Rumelhart et al. (1986) - Backpropagation
The 1986 revival of backpropagation by Rumelhart, Hinton, and Williams enabled deep learning by allowing neural networks to learn internal representations through gradient-based optimization.

The 1986 paper by David Rumelhart, Geoffrey Hinton, and Ronald Williams marked a turning point in the history of neural networks. Their work reintroduced and popularized the backpropagation algorithm, which made it possible to train multi-layer neural networks - overcoming the severe limitations of the earlier Perceptron model.
By enabling internal layers to learn distributed representations, backpropagation laid the mathematical foundation for modern deep learning.
Historical Context
In the decades following Rosenblatt’s Perceptron , neural network research lost momentum. A major reason was the discovery that single-layer models could not solve simple non-linear problems like XOR. The publication of Perceptrons by Minsky and Papert (1969) emphasized this flaw and ushered in an “AI winter” for connectionist approaches.
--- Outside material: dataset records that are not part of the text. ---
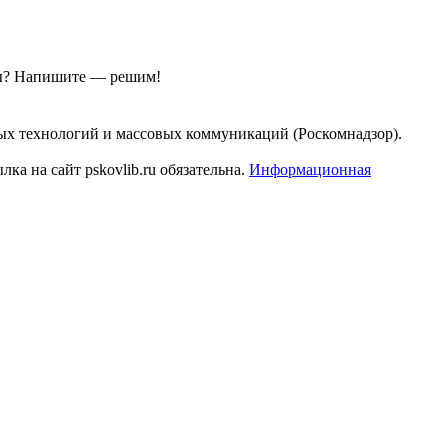
ы?
Напишите — решим!
ых технологий и массовых коммуникаций (Роскомнадзор).
а на сайт pskovlib.ru обязательна.
Информационная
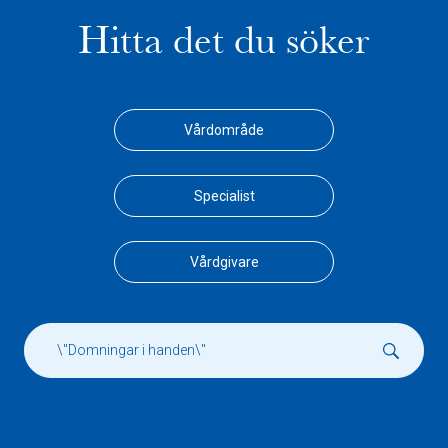
Hitta det du söker
Vårdområde
Specialist
Vårdgivare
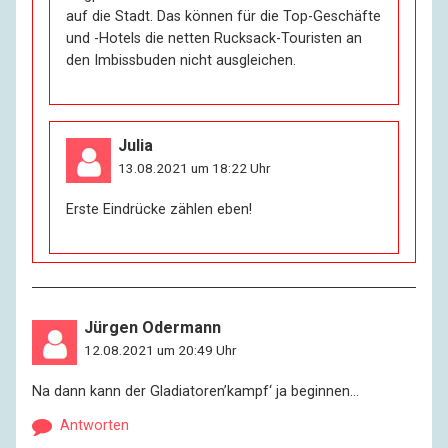
auf die Stadt. Das können für die Top-Geschäfte
und -Hotels die netten Rucksack-Touristen an
den Imbissbuden nicht ausgleichen.
Julia
13.08.2021 um 18:22 Uhr
Erste Eindrücke zählen eben!
Jürgen Odermann
12.08.2021 um 20:49 Uhr
Na dann kann der Gladiatoren’kampf‘ ja beginnen…
Antworten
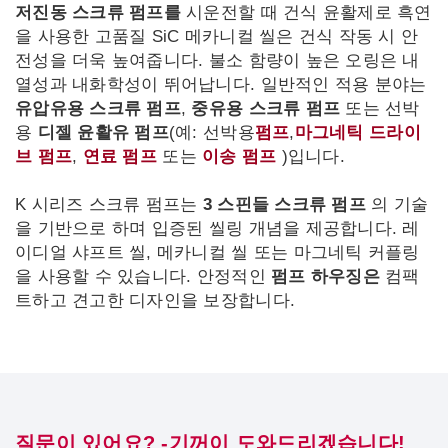
저진동 스크류 펌프를
시운전할 때 건식 윤활제로 흑연
을 사용한 고품질 SiC 메카니컬 씰은 건식 작동 시 안
전성을 더욱 높여줍니다. 불소 함량이 높은 오링은 내
열성과 내화학성이 뛰어납니다. 일반적인 적용 분야는
유압유용 스크류 펌프
,
중유용 스크류 펌프
또는 선박
용
디젤 윤활유 펌프
(예: 선박용
펌프
,
마그네틱 드라이
브 펌프
,
연료 펌프
또는
이송 펌프
)입니다.
K 시리즈 스크류 펌프는
3 스핀들 스크류 펌프
의 기술
을 기반으로 하며 입증된 씰링 개념을 제공합니다. 레
이디얼 샤프트 씰, 메카니컬 씰 또는 마그네틱 커플링
을 사용할 수 있습니다. 안정적인
펌프 하우징은
컴팩
트하고 견고한 디자인을 보장합니다.
질문이 있어요? -기꺼이 도와드리겠습니다!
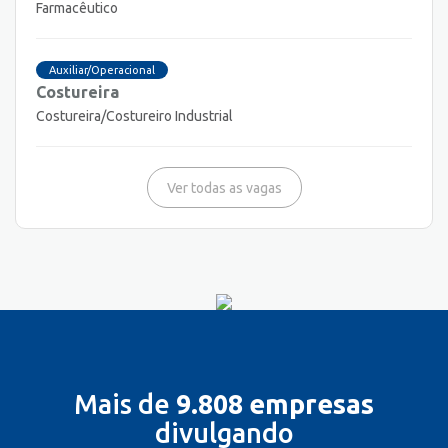
Farmacêutico
Auxiliar/Operacional
Costureira
Costureira/Costureiro Industrial
Ver todas as vagas
Mais de
9.808 empresas
divulgando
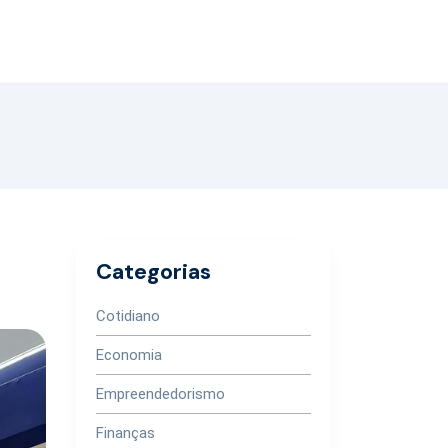
Categorias
Cotidiano
Economia
Empreendedorismo
Finanças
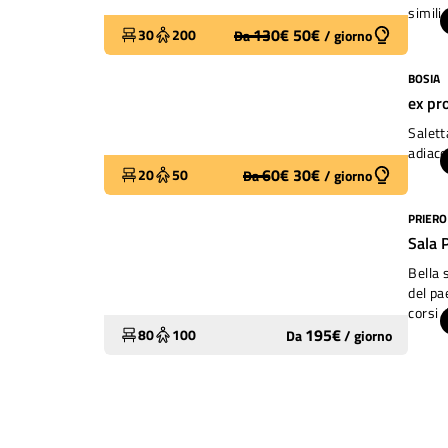
simili.
130
€
50
€
30
200
Da
/
giorno
BOSIA
Molto utilizzato
ex pr
Salett
adiace
60
€
30
€
20
50
Da
/
giorno
PRIERO
Molto utilizzato
Sala 
Bella 
del pa
corsi d
195
€
80
100
Da
/
giorno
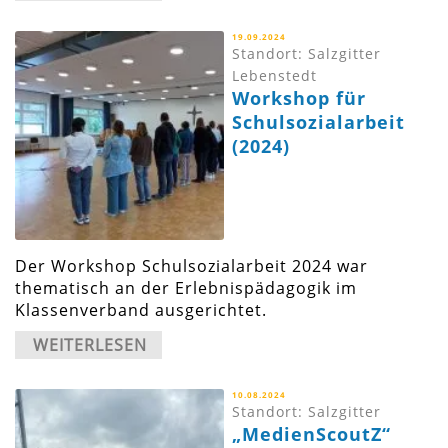
19.09.2024
Standort: Salzgitter
Lebenstedt
Workshop für
Schulsozialarbeit
(2024)
Der Workshop Schulsozialarbeit 2024 war
thematisch an der Erlebnispädagogik im
Klassenverband ausgerichtet.
WEITERLESEN
10.08.2024
Standort: Salzgitter
„MedienScoutZ“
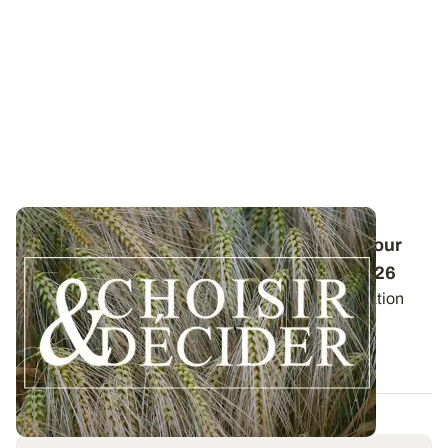
Conduite des orges d'hiver : des guides pour
réussir ses interventions au printemps 2026
Retrouvez les préconisations en matière de fertilisation
azotée et de protection des orges...
12 DÉC. 2025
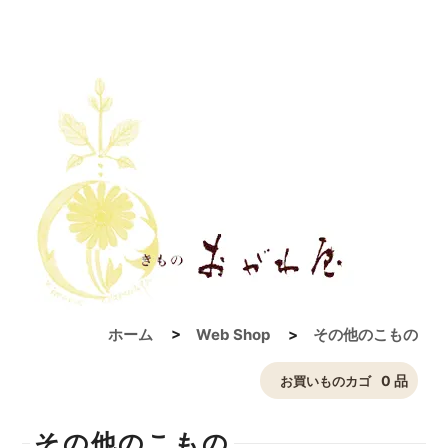
ホーム
>
Web Shop
>
その他のこもの
0 品
お買いものカゴ
その他のこもの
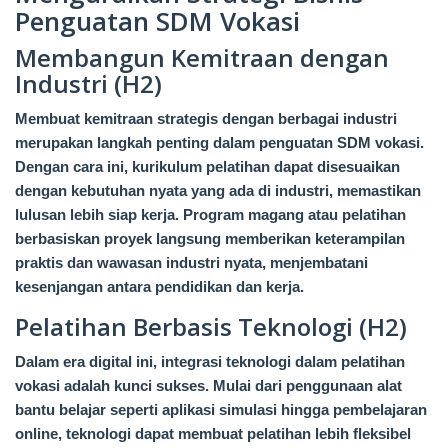
Penguatan SDM Vokasi
Membangun Kemitraan dengan
Industri (H2)
Membuat kemitraan strategis dengan berbagai industri
merupakan langkah penting dalam penguatan SDM vokasi.
Dengan cara ini, kurikulum pelatihan dapat disesuaikan
dengan kebutuhan nyata yang ada di industri, memastikan
lulusan lebih siap kerja. Program magang atau pelatihan
berbasiskan proyek langsung memberikan keterampilan
praktis dan wawasan industri nyata, menjembatani
kesenjangan antara pendidikan dan kerja.
Pelatihan Berbasis Teknologi (H2)
Dalam era digital ini, integrasi teknologi dalam pelatihan
vokasi adalah kunci sukses. Mulai dari penggunaan alat
bantu belajar seperti aplikasi simulasi hingga pembelajaran
online, teknologi dapat membuat pelatihan lebih fleksibel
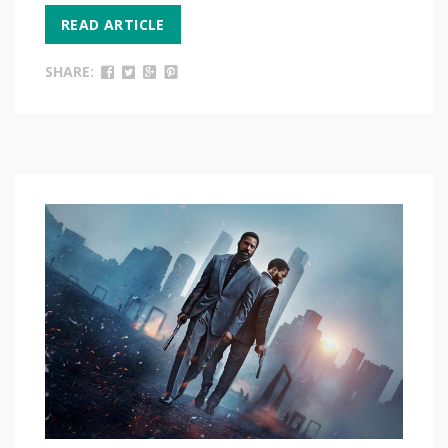
READ ARTICLE
SHARE:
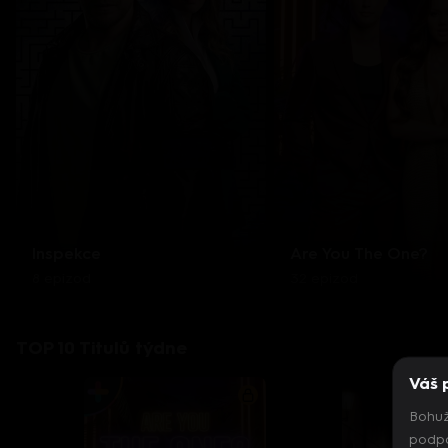
Inspekce
Are You The One?
8 epizod
32 epizod
TOP 10 Titulů týdne
Váš 
Bohuž
podpo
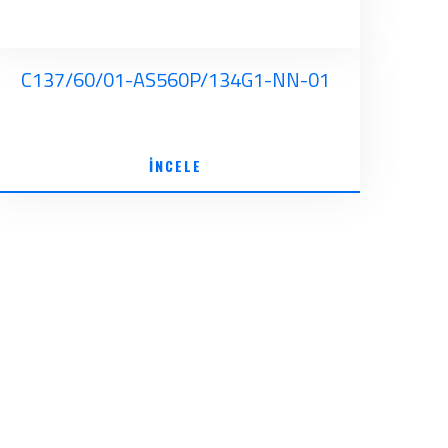
C137/60/01-AS560P/134G1-NN-01
İNCELE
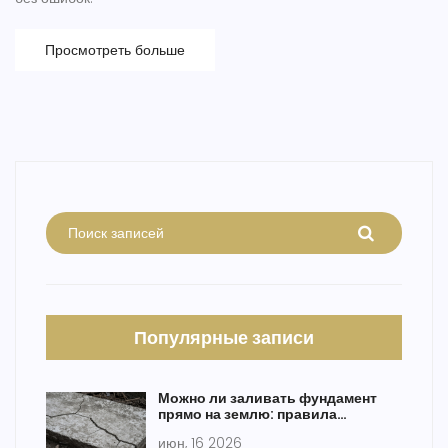
Просмотреть больше
Популярные записи
Можно ли заливать фундамент
прямо на землю: правила
подготовки основания и риски
июн, 16 2026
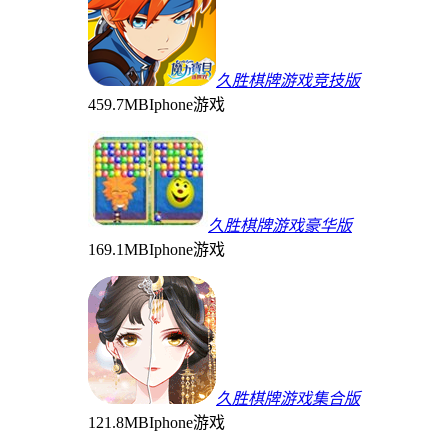
久胜棋牌游戏竞技版
459.7MB
Iphone游戏
久胜棋牌游戏豪华版
169.1MB
Iphone游戏
久胜棋牌游戏集合版
121.8MB
Iphone游戏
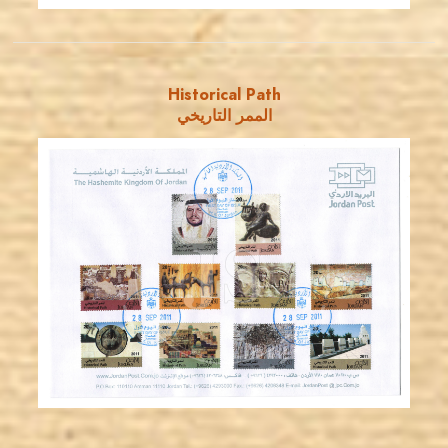
Historical Path
الممر التاريخي
JORDANSTAMPS.COM
JS
EST. 2007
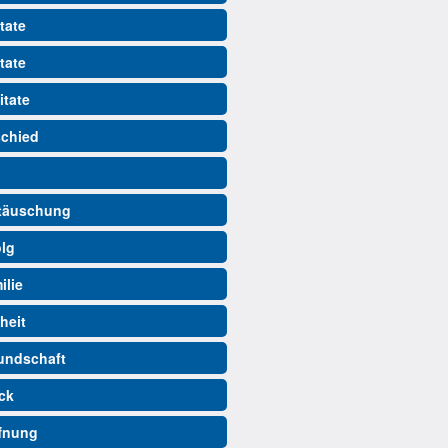
tate
tate
itate
schied
ttäuschung
olg
ilie
iheit
eundschaft
ück
ffnung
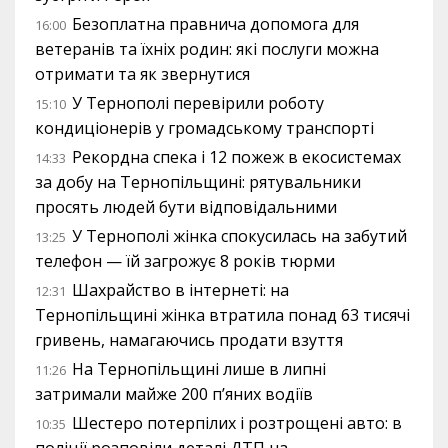
Безоплатна правнича допомога для
16:00
ветеранів та їхніх родин: які послуги можна
отримати та як звернутися
У Тернополі перевірили роботу
15:10
кондиціонерів у громадському транспорті
Рекордна спека і 12 пожеж в екосистемах
14:33
за добу на Тернопільщині: рятувальники
просять людей бути відповідальними
У Тернополі жінка спокусилась на забутий
13:25
телефон — їй загрожує 8 років тюрми
Шахрайство в інтернеті: на
12:31
Тернопільщині жінка втратила понад 63 тисячі
гривень, намагаючись продати взуття
На Тернопільщині лише в липні
11:26
затримали майже 200 п’яних водіїв
Шестеро потерпілих і розтрощені авто: в
10:35
поліції розповіли деталі ДТП на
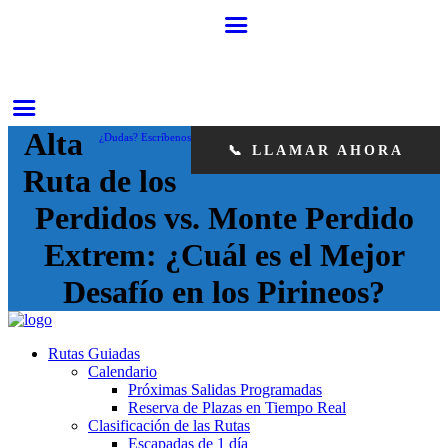
Alta
¿Dudas? Escríbenos
📞 LLAMAR AHORA
Ruta de los
Perdidos vs. Monte Perdido
Extrem: ¿Cuál es el Mejor
Desafío en los Pirineos?
Rutas Guiadas
Calendario
Próximas Salidas Programadas
Reserva de Plazas en Tiempo Real
Clasificación de las Rutas
Escapadas de 1 día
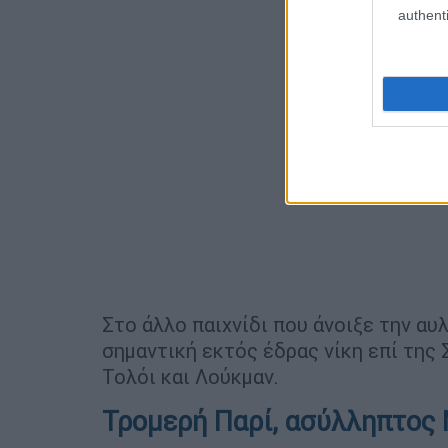
authenti
Στο άλλο παιχνίδι που άνοιξε την αυ
σημαντική εκτός έδρας νίκη επί της 
Τολόι και Λούκμαν.
Τρομερή Παρί, ασύλληπτος 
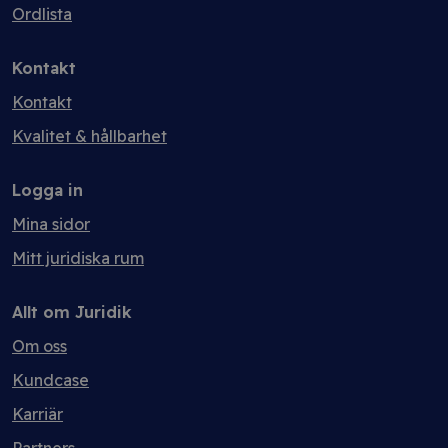
Ordlista
Kontakt
Kontakt
Kvalitet & hållbarhet
Logga in
Mina sidor
Mitt juridiska rum
Allt om Juridik
Om oss
Kundcase
Karriär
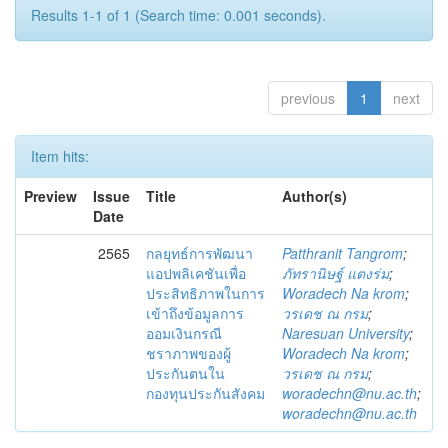
Results 1-1 of 1 (Search time: 0.001 seconds).
previous
1
next
Item hits:
Preview
Issue
Title
Author(s)
Date
2565
กลยุทธ์การพัฒนา
Patthranit Tangrom
;
แอปพลิเคชันเพื่อ
ภัทรานิษฐ์ แตงร่ม
;
ประสิทธิภาพในการ
Woradech Na krom
;
เข้าถึงข้อมูลการ
วรเดช ณ กรม
;
ออมเงินกรณี
Naresuan University
;
ชราภาพของผู้
Woradech Na krom
;
ประกันตนใน
วรเดช ณ กรม
;
กองทุนประกันสังคม
woradechn@nu.ac.th
;
woradechn@nu.ac.th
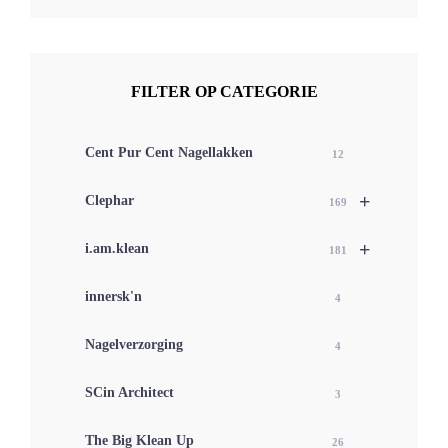
FILTER OP CATEGORIE
Cent Pur Cent Nagellakken
12
+
Clephar
169
+
i.am.klean
181
innersk'n
4
Nagelverzorging
4
SCin Architect
3
The Big Klean Up
26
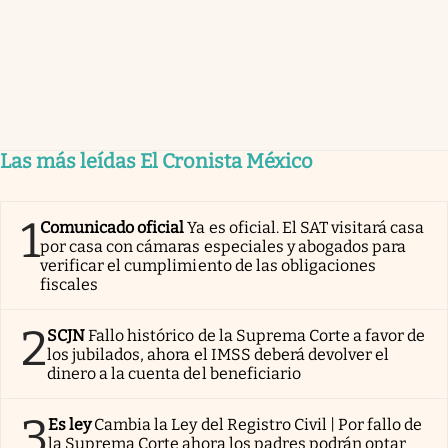
Las más leídas El Cronista México
1
Comunicado oficial
Ya es oficial. El SAT visitará casa
por casa con cámaras especiales y abogados para
verificar el cumplimiento de las obligaciones
fiscales
2
SCJN
Fallo histórico de la Suprema Corte a favor de
los jubilados, ahora el IMSS deberá devolver el
dinero a la cuenta del beneficiario
3
Es ley
Cambia la Ley del Registro Civil | Por fallo de
la Suprema Corte ahora los padres podrán optar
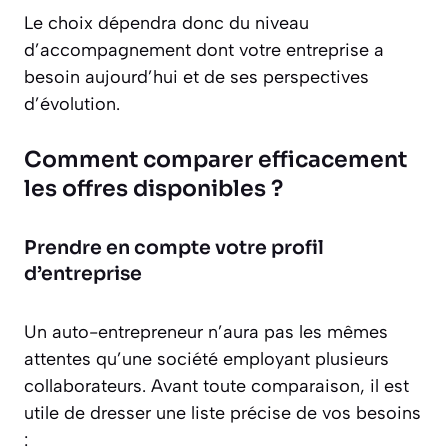
Le choix dépendra donc du niveau
d’accompagnement dont votre entreprise a
besoin aujourd’hui et de ses perspectives
d’évolution.
Comment comparer efficacement
les offres disponibles ?
Prendre en compte votre profil
d’entreprise
Un auto-entrepreneur n’aura pas les mêmes
attentes qu’une société employant plusieurs
collaborateurs. Avant toute comparaison, il est
utile de dresser une liste précise de vos besoins
:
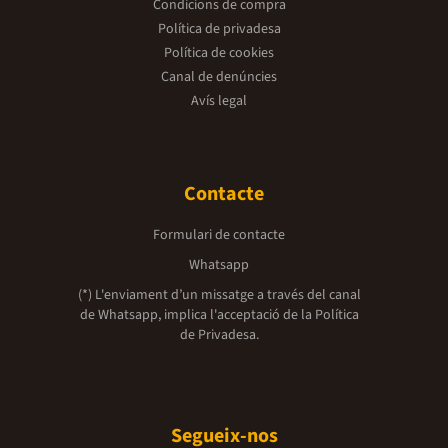
Condicions de compra
Política de privadesa
Política de cookies
Canal de denúncies
Avís legal
Contacte
Formulari de contacte
Whatsapp
(*) L'enviament d’un missatge a través del canal
de Whatsapp, implica l'acceptació de la
Política
de Privadesa.
Segueix-nos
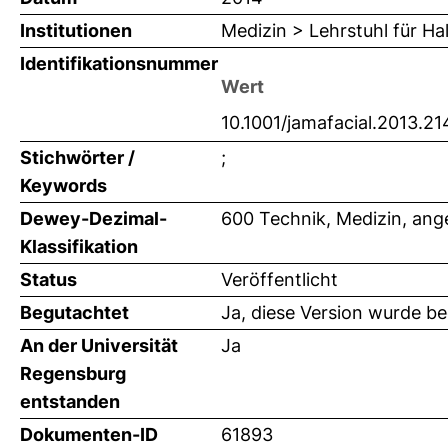
Institutionen
Medizin > Lehrstuhl für H
Identifikationsnummer
Wert
10.1001/jamafacial.2013.21
Stichwörter /
;
Keywords
Dewey-Dezimal-
600 Technik, Medizin, an
Klassifikation
Status
Veröffentlicht
Begutachtet
Ja, diese Version wurde b
An der Universität
Ja
Regensburg
entstanden
Dokumenten-ID
61893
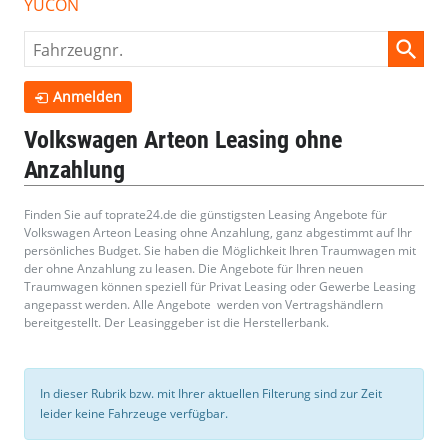
YUCON
Fahrzeugnr.
Anmelden
Volkswagen Arteon Leasing ohne
Anzahlung
Finden Sie auf toprate24.de die günstigsten Leasing Angebote für
Volkswagen Arteon Leasing ohne Anzahlung, ganz abgestimmt auf Ihr
persönliches Budget. Sie haben die Möglichkeit Ihren Traumwagen mit
der ohne Anzahlung zu leasen. Die Angebote für Ihren neuen
Traumwagen können speziell für Privat Leasing oder Gewerbe Leasing
angepasst werden. Alle Angebote werden von Vertragshändlern
bereitgestellt. Der Leasinggeber ist die Herstellerbank.
In dieser Rubrik bzw. mit Ihrer aktuellen Filterung sind zur Zeit
leider keine Fahrzeuge verfügbar.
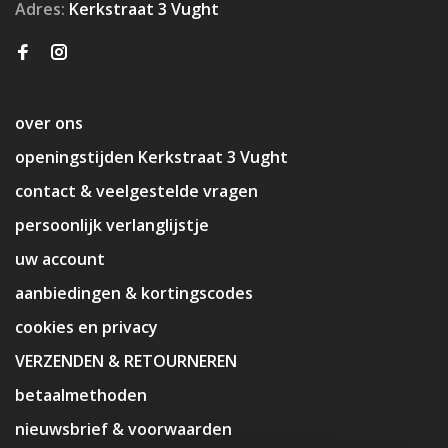
Adres:
Kerkstraat 3 Vught
over ons
openingstijden Kerkstraat 3 Vught
contact & veelgestelde vragen
persoonlijk verlanglijstje
uw account
aanbiedingen & kortingscodes
cookies en privacy
VERZENDEN & RETOURNEREN
betaalmethoden
nieuwsbrief & voorwaarden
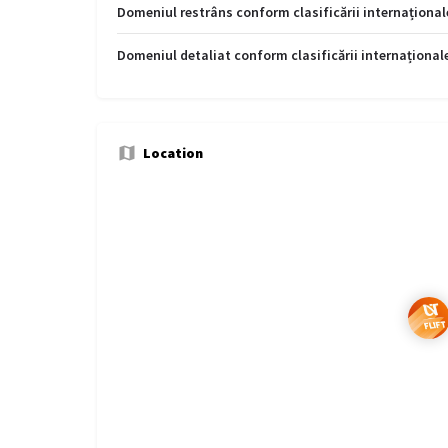
Domeniul restrâns conform clasificării internațional
Domeniul detaliat conform clasificării internațional
Location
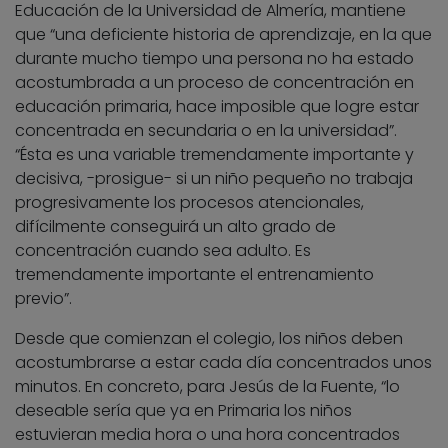
Educación de la Universidad de Almería, mantiene
que “una deficiente historia de aprendizaje, en la que
durante mucho tiempo una persona no ha estado
acostumbrada a un proceso de concentración en
educación primaria, hace imposible que logre estar
concentrada en secundaria o en la universidad”.
“Ésta es una variable tremendamente importante y
decisiva, -prosigue- si un niño pequeño no trabaja
progresivamente los procesos atencionales,
difícilmente conseguirá un alto grado de
concentración cuando sea adulto. Es
tremendamente importante el entrenamiento
previo”.
Desde que comienzan el colegio, los niños deben
acostumbrarse a estar cada día concentrados unos
minutos. En concreto, para Jesús de la Fuente, “lo
deseable sería que ya en Primaria los niños
estuvieran media hora o una hora concentrados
Rumelhart et al. built on earlier ideas from control theory and automatic differentiation to formalize an efficient way to compute gradients through multiple layers of weights. Their 1986 paper, Learning representations by back-propagating errors, demonstrated empirically that neural networks could be trained to perform nontrivial tasks by adjusting weights through error propagation.
Technical Summary
Backpropagation is a supervised learning algorithm based on gradient descent. The key idea is to minimize a loss function by propagating the error signal from the output layer backward through the network:
Key Steps:
- Forward pass: Compute the output of the network for a given input.
- Loss computation: Measure the difference between the prediction and the true label.
- Backward pass: Use the chain rule of calculus to compute gradients of the loss with respect to each weight.
- Update weights: Adjust weights using gradient descent.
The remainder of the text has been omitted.